Lui-même orphelin, adopté par une famille française, Pavel Closson aide les jeunes adoptés de Russie dans sa situation à retrouver leurs origines. « Comme les médecins, en cherchant, on finit toujours par trouver quelque chose », aime-t-il répéter. Mais parfois, la vérité est difficile à entendre.
Après un bref contact à Paris, Pavel a accepté cet entretien, qui s’est réalisé par visioconférence depuis la Russie, où il s’est établi pour mener ses investigations. Ce jeune homme a, maintenus sur le visage, les traits de l’enthousiasme propres aux natures ardentes, propres à ceux qui sont mués par une idée entêtante. La sienne, d’idée, a longtemps été de retrouver la trace de ses origines.

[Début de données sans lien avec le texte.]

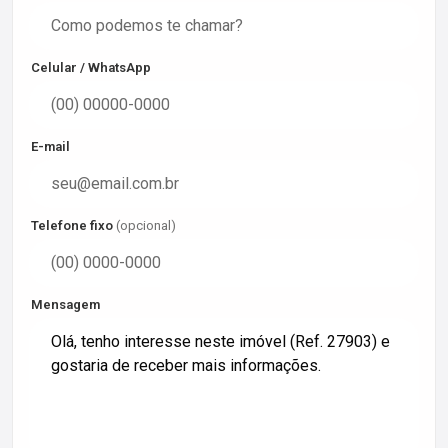
Celular / WhatsApp
E-mail
Telefone fixo
(opcional)
Mensagem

Quand ce défi personnel a été mené à bien, il a pu proposer son aide aux autres enfants russes vivant en France. Désormais, il informe, soutient, aiguillonne, il se rend dans les bâtiments administratifs, échange des courriels, interroge des témoins, il mène un véritable travail d’enquêteur pour dépoussiérer l’histoire familiale des personnes adoptées. Un travail titanesque. Selon son estimation, 60 000 enfants ont été adoptés en Russie entre 2003 et 2021. Au début, la majorité des adoptants étaient Américains, mais les Européens ont suivi.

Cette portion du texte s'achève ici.